With the increasing involvement of other disciplines (such as philosophy, computer science and neuroscience) in the quest to understand the mind, the umbrella discipline of cognitive science has been created as a means of focusing such efforts in a constructive way.

However, not all psychologists have been happy with what they perceive as mechanical models of the mind and human nature.

Carl Jung, a one-time follower and contemporary of Freud, was instrumental in introducing notions of spirituality into Freudian psychoanalysis (Freud had rejected religion as a mass delusion).

Alfred Adler, after a brief association with Freud's discussion circle, left to forum his own discipline, called Individual (indivisible) Psychology. His influence on contemporary psychology has been considerable, with many approaches borrowing fragments of his theory. A recent rebirth of his legacy, Classical Adlerian Psychology, combines Adler's original theory of personality, style of psychotherapy, and philosophy of living, with Abraham Maslow's vision of optimal functioning.

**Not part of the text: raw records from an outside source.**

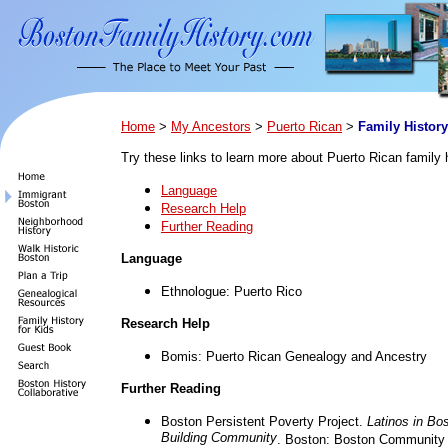
Home
>
My Ancestors
>
Puerto Rican
>
Family History
Try these links to learn more about Puerto Rican family h
Language
Research Help
Further Reading
Language
Ethnologue: Puerto Rico
Research Help
Bomis: Puerto Rican Genealogy and Ancestry
Further Reading
Boston Persistent Poverty Project.
Latinos in Bo
Building Community
. Boston: Boston Community 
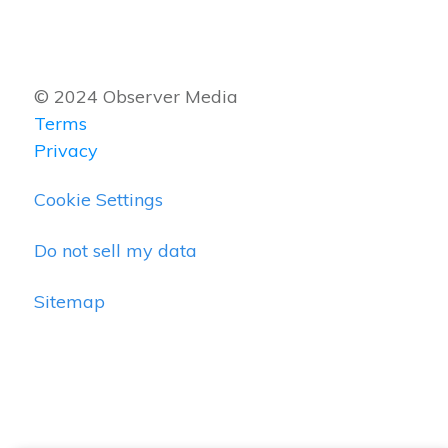
© 2024 Observer Media
Terms
Privacy
Cookie Settings
Do not sell my data
Sitemap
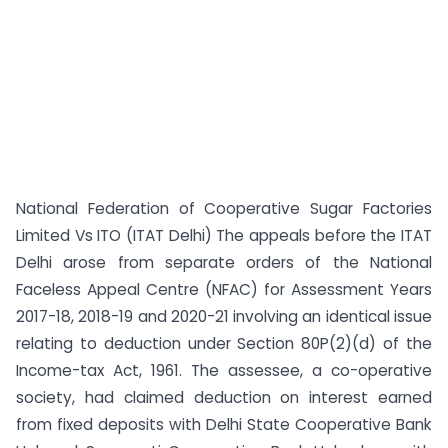
National Federation of Cooperative Sugar Factories
Limited Vs ITO (ITAT Delhi) The appeals before the ITAT
Delhi arose from separate orders of the National
Faceless Appeal Centre (NFAC) for Assessment Years
2017-18, 2018-19 and 2020-21 involving an identical issue
relating to deduction under Section 80P(2)(d) of the
Income-tax Act, 1961. The assessee, a co-operative
society, had claimed deduction on interest earned
from fixed deposits with Delhi State Cooperative Bank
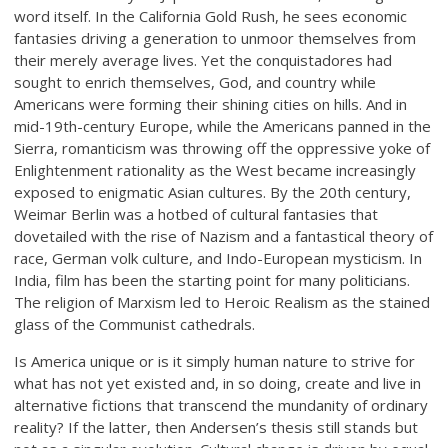
word itself. In the California Gold Rush, he sees economic
fantasies driving a generation to unmoor themselves from
their merely average lives. Yet the conquistadores had
sought to enrich themselves, God, and country while
Americans were forming their shining cities on hills. And in
mid-19th-century Europe, while the Americans panned in the
Sierra, romanticism was throwing off the oppressive yoke of
Enlightenment rationality as the West became increasingly
exposed to enigmatic Asian cultures. By the 20th century,
Weimar Berlin was a hotbed of cultural fantasies that
dovetailed with the rise of Nazism and a fantastical theory of
race, German volk culture, and Indo-European mysticism. In
India, film has been the starting point for many politicians.
The religion of Marxism led to Heroic Realism as the stained
glass of the Communist cathedrals.
Is America unique or is it simply human nature to strive for
what has not yet existed and, in so doing, create and live in
alternative fictions that transcend the mundanity of ordinary
reality? If the latter, then Andersen’s thesis still stands but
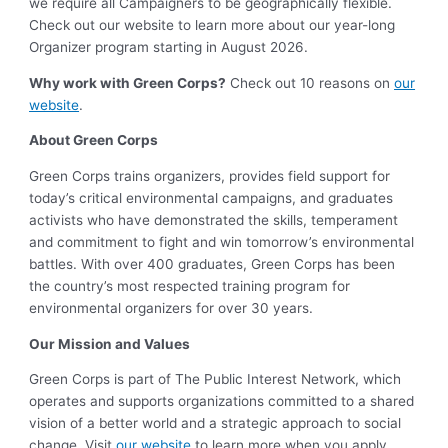
we require all Campaigners to be geographically flexible.
Check out our website to learn more about our year-long
Organizer program starting in August 2026.
Why work with Green Corps?
Check out 10 reasons on
our
website
.
About Green Corps
Green Corps trains organizers, provides field support for
today’s critical environmental campaigns, and graduates
activists who have demonstrated the skills, temperament
and commitment to fight and win tomorrow’s environmental
battles. With over 400 graduates, Green Corps has been
the country’s most respected training program for
environmental organizers for over 30 years.
Our Mission and Values
Green Corps is part of The Public Interest Network, which
operates and supports organizations committed to a shared
vision of a better world and a strategic approach to social
change. Visit
our website
to learn more when you apply.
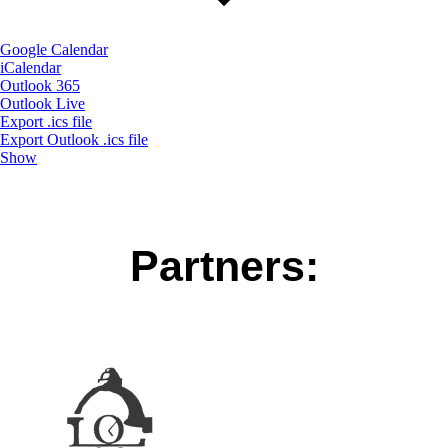
Google Calendar
iCalendar
Outlook 365
Outlook Live
Export .ics file
Export Outlook .ics file
Show
Partners:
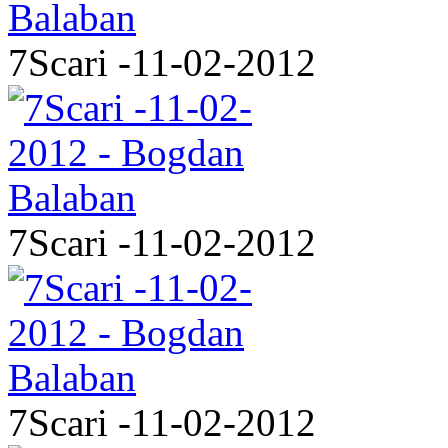
7Scari -11-02-2012
7Scari -11-02-2012
7Scari -11-02-2012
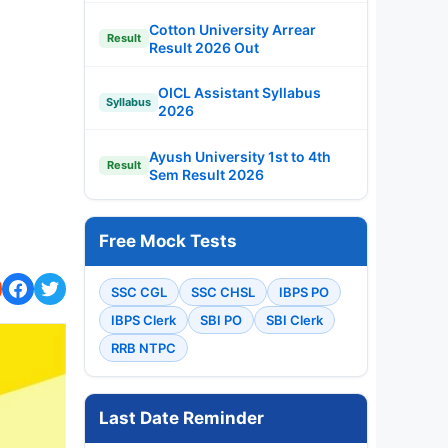
Cotton University Arrear
Result
Result 2026 Out
OICL Assistant Syllabus
Syllabus
2026
Ayush University 1st to 4th
Result
Sem Result 2026
Free Mock Tests
SSC CGL
SSC CHSL
IBPS PO
IBPS Clerk
SBI PO
SBI Clerk
RRB NTPC
Last Date Reminder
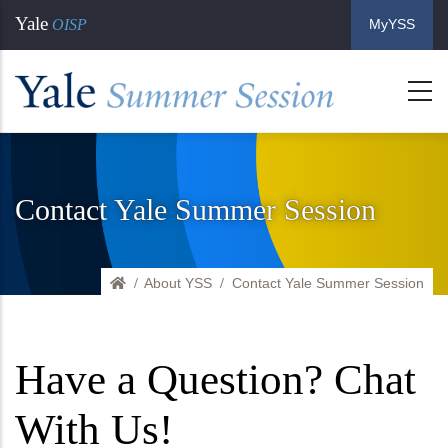
Skip
Yale
OISP
MyYSS
to
main
content
Contact Yale Summer Session
About YSS
Home
Contact Yale Summer Session
Have a Question? Chat
With Us!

Humanistic psychology emerged in the 1950s and has continued as a reaction to positivist and scientific approaches to the mind. It stresses a phenomenological view of human experience and seeks to understand human beings and their behaviour by conducting qualitative research. The humanistic approach has its roots in existentialist and phenomenological philosophy and many humanist psychologists completely reject a scientific approach, arguing that trying to turn human experience into measurements strips it of all meaning and relevance to lived existence.

Some of the founding theorists behind this school of thought are Abraham Maslow who formulated a hierarchy of human needs, Carl Rogers who created and developed client centred therapy, and Fritz Perls who helped create and develop Gestalt therapy.